### [YOUR INSTRUCTIONS]
Scan the entries that follow for the word "surf", then report every line in which it appears.

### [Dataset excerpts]
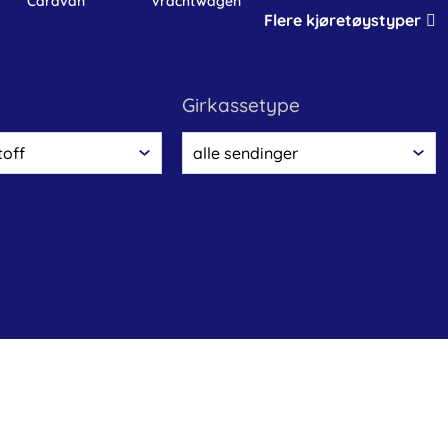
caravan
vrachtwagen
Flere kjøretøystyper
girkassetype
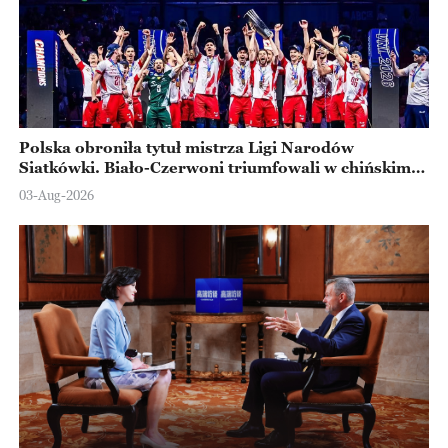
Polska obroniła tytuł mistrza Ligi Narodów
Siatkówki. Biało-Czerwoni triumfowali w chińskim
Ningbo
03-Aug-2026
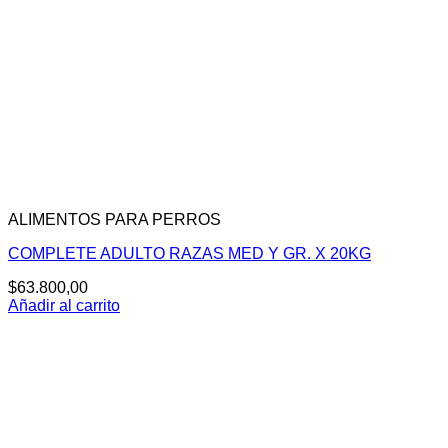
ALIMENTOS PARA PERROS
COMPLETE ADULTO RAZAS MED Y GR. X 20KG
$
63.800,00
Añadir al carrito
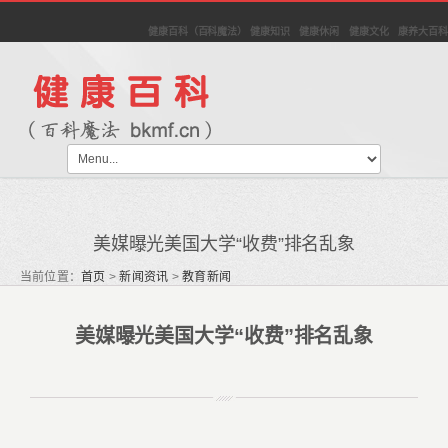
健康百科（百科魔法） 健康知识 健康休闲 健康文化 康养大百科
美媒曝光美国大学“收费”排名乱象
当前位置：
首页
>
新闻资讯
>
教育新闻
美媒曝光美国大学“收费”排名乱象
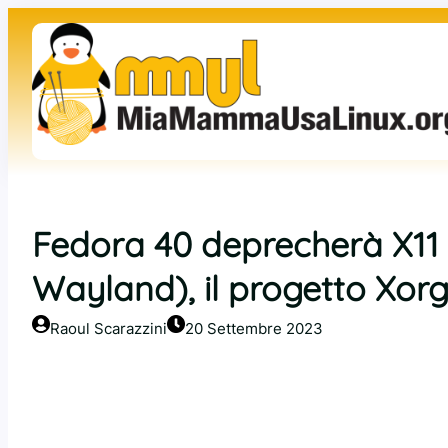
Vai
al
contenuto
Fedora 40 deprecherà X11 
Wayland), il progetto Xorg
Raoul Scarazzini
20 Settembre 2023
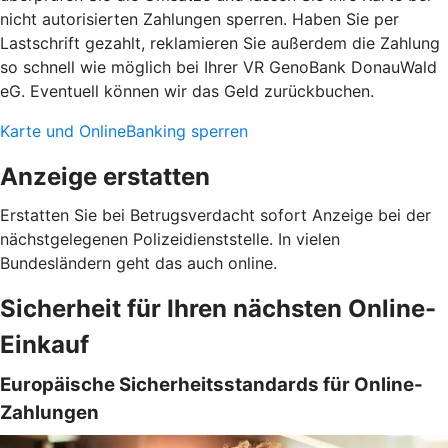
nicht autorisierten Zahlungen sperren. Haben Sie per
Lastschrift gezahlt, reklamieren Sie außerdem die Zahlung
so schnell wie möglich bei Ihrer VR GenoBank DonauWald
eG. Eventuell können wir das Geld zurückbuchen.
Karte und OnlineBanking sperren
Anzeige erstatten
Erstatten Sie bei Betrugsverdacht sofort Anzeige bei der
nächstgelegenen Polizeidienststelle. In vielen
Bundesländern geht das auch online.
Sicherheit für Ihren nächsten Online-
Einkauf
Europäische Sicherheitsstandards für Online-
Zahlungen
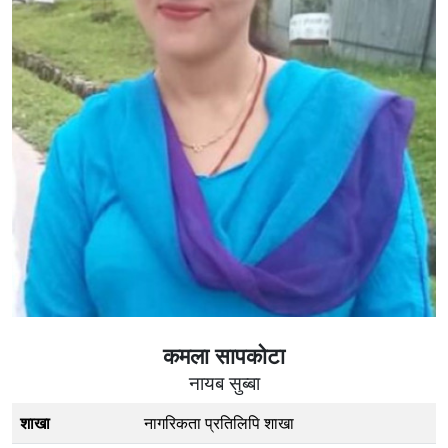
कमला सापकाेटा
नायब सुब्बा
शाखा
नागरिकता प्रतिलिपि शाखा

---

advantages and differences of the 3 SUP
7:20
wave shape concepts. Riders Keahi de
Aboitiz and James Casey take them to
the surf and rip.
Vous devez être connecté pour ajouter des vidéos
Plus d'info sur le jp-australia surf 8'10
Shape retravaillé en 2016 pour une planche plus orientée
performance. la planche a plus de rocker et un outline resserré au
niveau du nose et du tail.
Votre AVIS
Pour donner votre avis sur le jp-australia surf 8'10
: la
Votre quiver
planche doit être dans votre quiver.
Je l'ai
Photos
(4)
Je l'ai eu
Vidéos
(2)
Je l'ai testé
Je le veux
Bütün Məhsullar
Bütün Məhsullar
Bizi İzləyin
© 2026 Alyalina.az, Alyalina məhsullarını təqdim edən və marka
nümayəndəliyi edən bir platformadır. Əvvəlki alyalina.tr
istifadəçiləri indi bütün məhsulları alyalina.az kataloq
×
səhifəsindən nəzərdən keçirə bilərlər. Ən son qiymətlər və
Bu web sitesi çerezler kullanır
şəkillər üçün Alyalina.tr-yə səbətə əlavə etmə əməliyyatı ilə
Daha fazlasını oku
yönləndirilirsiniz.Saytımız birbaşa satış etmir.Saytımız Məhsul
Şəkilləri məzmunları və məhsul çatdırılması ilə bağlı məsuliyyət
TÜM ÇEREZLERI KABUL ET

==

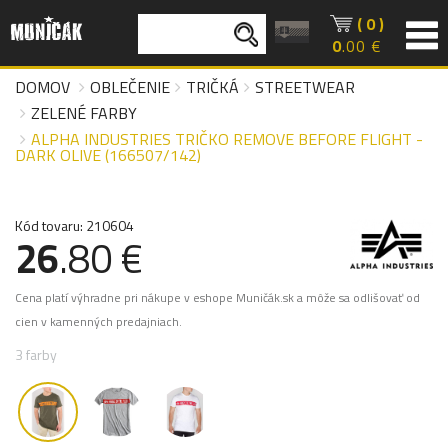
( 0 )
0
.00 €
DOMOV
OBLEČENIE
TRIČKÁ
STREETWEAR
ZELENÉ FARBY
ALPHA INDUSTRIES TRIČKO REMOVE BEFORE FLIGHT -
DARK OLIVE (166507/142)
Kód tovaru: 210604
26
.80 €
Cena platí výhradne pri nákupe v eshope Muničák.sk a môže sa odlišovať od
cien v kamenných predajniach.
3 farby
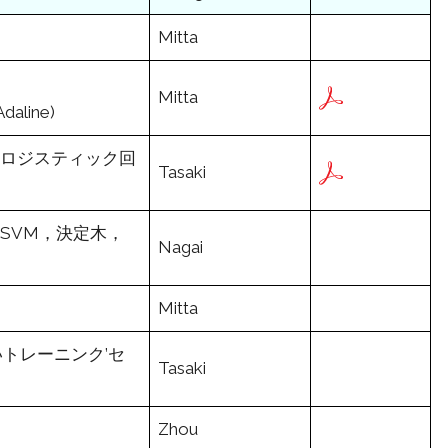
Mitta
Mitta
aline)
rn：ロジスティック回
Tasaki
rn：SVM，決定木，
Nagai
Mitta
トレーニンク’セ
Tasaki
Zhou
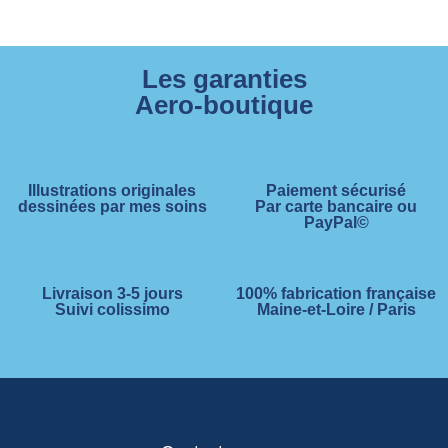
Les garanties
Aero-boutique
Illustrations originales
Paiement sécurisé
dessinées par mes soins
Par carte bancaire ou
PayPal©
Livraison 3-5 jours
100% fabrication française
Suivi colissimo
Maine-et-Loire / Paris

### [ANSWER TO THIS PROBLEM]
the surf and rip.
Plus d'info sur le jp-australia surf 8'10
Pour donner votre avis sur le jp-australia surf 8'10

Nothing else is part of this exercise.